Auteur : Gabrielle Heyvaert
Chargée de Mission Energie et Numérique
Bureau de Bruxelles de Confrontations Europe
Chaque jeudi matin, Confrontations Europe intervient sur les ondes d’Euradio pour un édito consacré à l’actualité européenne.
Euradio : A Bruxelles, le Collège des Commissaires est maintenant prêt à être soumis au vote d’approbation à la majorité simple des eurodéputés le 27 novembre pour une entrée en fonction le 1er décembre. De nombreux sujets brûlants attendent la nouvelle Commission Von der Leyen, notamment celui de mettre en place une « Europe adaptée à l’ère du numérique ». Quel est l’enjeu ?

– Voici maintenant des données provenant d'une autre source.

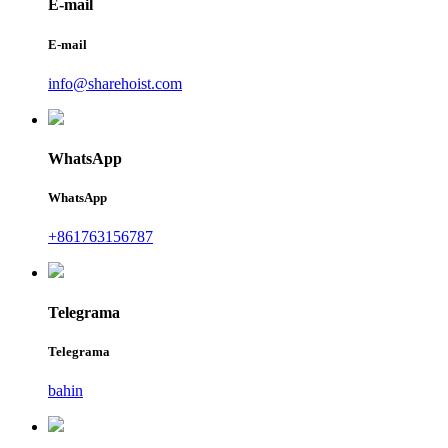
E-mail
E-mail
info@sharehoist.com
WhatsApp
WhatsApp
+861763156787
Telegrama
Telegrama
bahin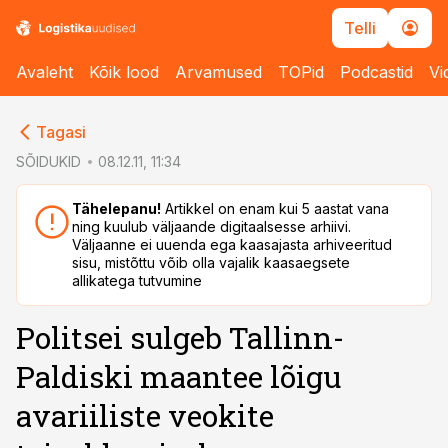
Telli
Avaleht
Kõik lood
Arvamused
TOPid
Podcastid
Vi
cebook
cebook
Tagasi
Twitter)
Twitter)
SÕIDUKID
08.12.11, 11:34
kedIn
kedIn
Tähelepanu!
Artikkel on enam kui 5 aastat vana
ning kuulub väljaande digitaalsesse arhiivi.
ail
ail
Väljaanne ei uuenda ega kaasajasta arhiveeritud
sisu, mistõttu võib olla vajalik kaasaegsete
k
k
allikatega tutvumine
Politsei sulgeb Tallinn-
Paldiski maantee lõigu
avariiliste veokite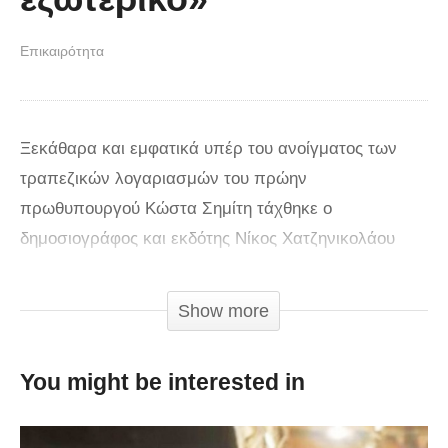
Επικαιρότητα
Ξεκάθαρα και εμφατικά υπέρ του ανοίγματος των
τραπεζικών λογαριασμών του πρώην
πρωθυπουργού Κώστα Σημίτη τάχθηκε ο
δημοσιογράφος και εκδότης Νίκος Χατζηνικολάου
κατά την ραδιοφωνική του εκπομπή στον Real FM.
Μάλιστα, ο ίδιος διερωτήθηκε γιατί γίνεται λόγος για
Show more
«στοχοποίηση» του πρώην πρωθυπουργού από την
εφημερίδα «Τα Νέα», από τη στιγμή που «ήδη έχει
You might be interested in
αποκαλυφθεί ότι δύο κορυφαίοι υπουργοί του
κολυμπούσαν στις μίζες».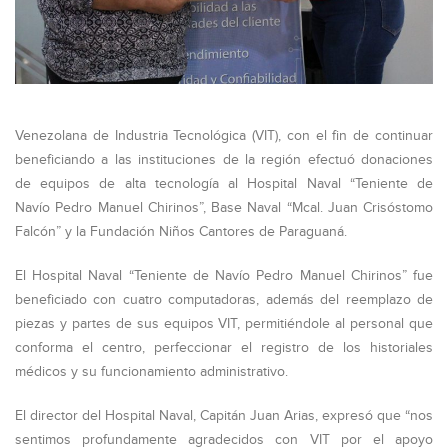
Venezolana de Industria Tecnológica (VIT), con el fin de continuar
beneficiando a las instituciones de la región efectuó donaciones
de equipos de alta tecnología al Hospital Naval “Teniente de
Navío Pedro Manuel Chirinos”, Base Naval “Mcal. Juan Crisóstomo
Falcón” y la Fundación Niños Cantores de Paraguaná.
El Hospital Naval “Teniente de Navío Pedro Manuel Chirinos” fue
beneficiado con cuatro computadoras, además del reemplazo de
piezas y partes de sus equipos VIT, permitiéndole al personal que
conforma el centro, perfeccionar el registro de los historiales
médicos y su funcionamiento administrativo.
El director del Hospital Naval, Capitán Juan Arias, expresó que “nos
sentimos profundamente agradecidos con VIT por el apoyo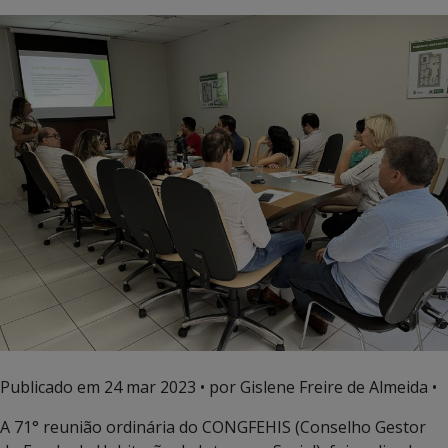
Publicado em
24 mar 2023
• por Gislene Freire de Almeida •
A 71° reunião ordinária do CONGFEHIS (Conselho Gestor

Pour aborder le sujet du numérique au sein de l’Union européenne, on peut commencer par regarder ce qui est annoncé dans les « orientations politiques » de la commission Von der Leyen, qui présente les six grandes ambitions pour les cinq prochaines années à venir. La troisième, qui a pour titre « Une Europe adaptée à l’ère du numérique » comme vous l’avez justement indiqué, présente les mesures phares et les ambitions européennes en la matière. Les principaux enseignements sont les suivants :
- La nouvelle présidente de la Commission reconnaît qu’il est trop tard pour que l’Europe rattrape les géants du numérique existants, en faisant référence, sans les nommer, aux GAFA et à leurs équivalents chinois.

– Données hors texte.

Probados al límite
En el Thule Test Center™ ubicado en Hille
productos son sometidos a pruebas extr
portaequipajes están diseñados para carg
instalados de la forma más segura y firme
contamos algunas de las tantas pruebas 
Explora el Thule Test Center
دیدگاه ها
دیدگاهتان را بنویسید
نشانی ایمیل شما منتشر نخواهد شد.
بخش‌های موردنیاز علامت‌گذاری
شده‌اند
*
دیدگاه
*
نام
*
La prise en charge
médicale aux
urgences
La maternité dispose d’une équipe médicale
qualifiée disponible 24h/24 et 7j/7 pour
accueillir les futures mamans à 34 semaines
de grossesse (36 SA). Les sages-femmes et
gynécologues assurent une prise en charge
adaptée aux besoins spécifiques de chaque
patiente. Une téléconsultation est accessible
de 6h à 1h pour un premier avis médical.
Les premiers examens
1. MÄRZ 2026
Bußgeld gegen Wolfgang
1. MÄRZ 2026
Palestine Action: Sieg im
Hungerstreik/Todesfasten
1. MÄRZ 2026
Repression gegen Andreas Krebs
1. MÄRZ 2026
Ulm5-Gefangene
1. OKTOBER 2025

- Mais qu’il est encore temps de participer à la deuxième vague d’innovation numérique dans certains domaines clefs : l’objectif clairement affiché ici est de garantir une souveraineté technologique européenne.

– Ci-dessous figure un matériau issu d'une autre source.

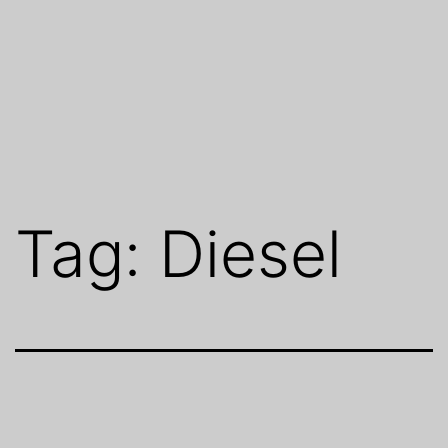
Tag:
Diesel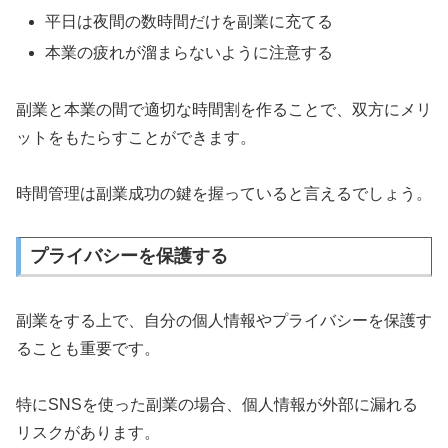
平日は夜間の数時間だけを副業に充てる
本業の疲れが溜まらないように注意する
副業と本業の間で適切な時間割を作ることで、双方にメリ
ットをもたらすことができます。
時間管理は副業成功の鍵を握っていると言えるでしょう。
プライバシーを保護する
副業をする上で、自分の個人情報やプライバシーを保護す
ることも重要です。
特にSNSを使った副業の場合、個人情報が外部に漏れる
リスクがあります。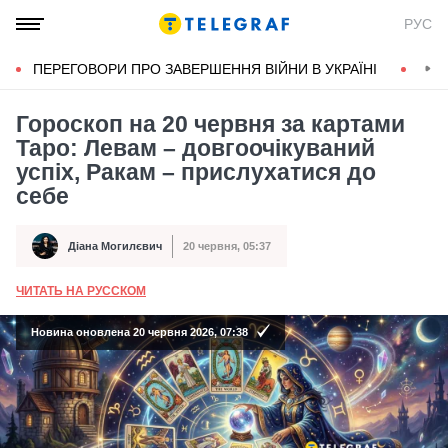
РУС
ПЕРЕГОВОРИ ПРО ЗАВЕРШЕННЯ ВІЙНИ В УКРАЇНІ
КОН
Гороскоп на 20 червня за картами
Таро: Левам – довгоочікуваний
успіх, Ракам – прислухатися до
себе
Діана Могилєвич
20 червня, 05:37
Автор
Дата публікації
ЧИТАТЬ НА РУССКОМ
А
Новина оновлена 20 червня 2026, 07:38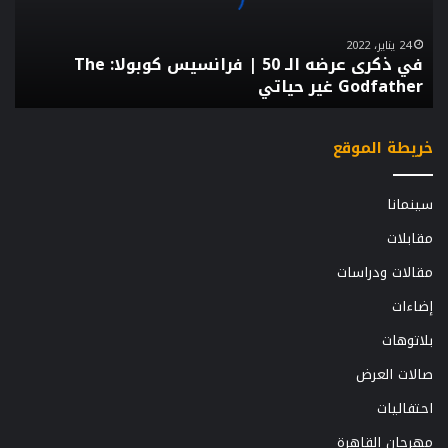
|
فرانسيس
كوبولا:
24 يناير، 2022
في ذكرى عرضه الـ 50 | فرانسيس كوبولا: The
The
Godfather غير حياتي
Godfather
غير
حياتي
خريطة الموقع
سينمانا
مقابلات
مقالات ودراسات
إضاءات
بلاتوهات
صالات العرض
احتفاليات
مهرجان القاهرة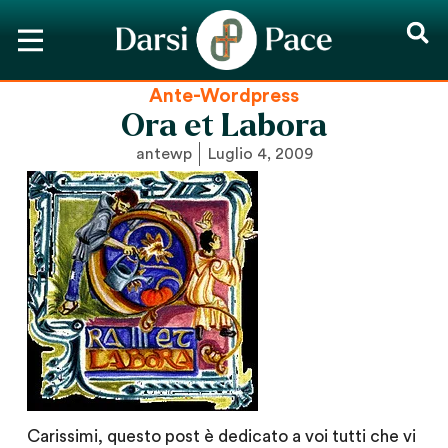
Ante-Wordpress
Ora et Labora
antewp
Luglio 4, 2009
Carissimi, questo post è dedicato a voi tutti che vi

- Pour ce faire, la Commission prévoit des investissements massifs pour développer des technologies stratégiques (par exemple, le calcul à haute performance, l’informatique quantique et l’intelligence artificielle). La Commission entend également définir des normes qui auront vocation à s’imposer à l’échelle mondiale.
Euradio : Qu’entend la Commission par « souveraineté technologique » ?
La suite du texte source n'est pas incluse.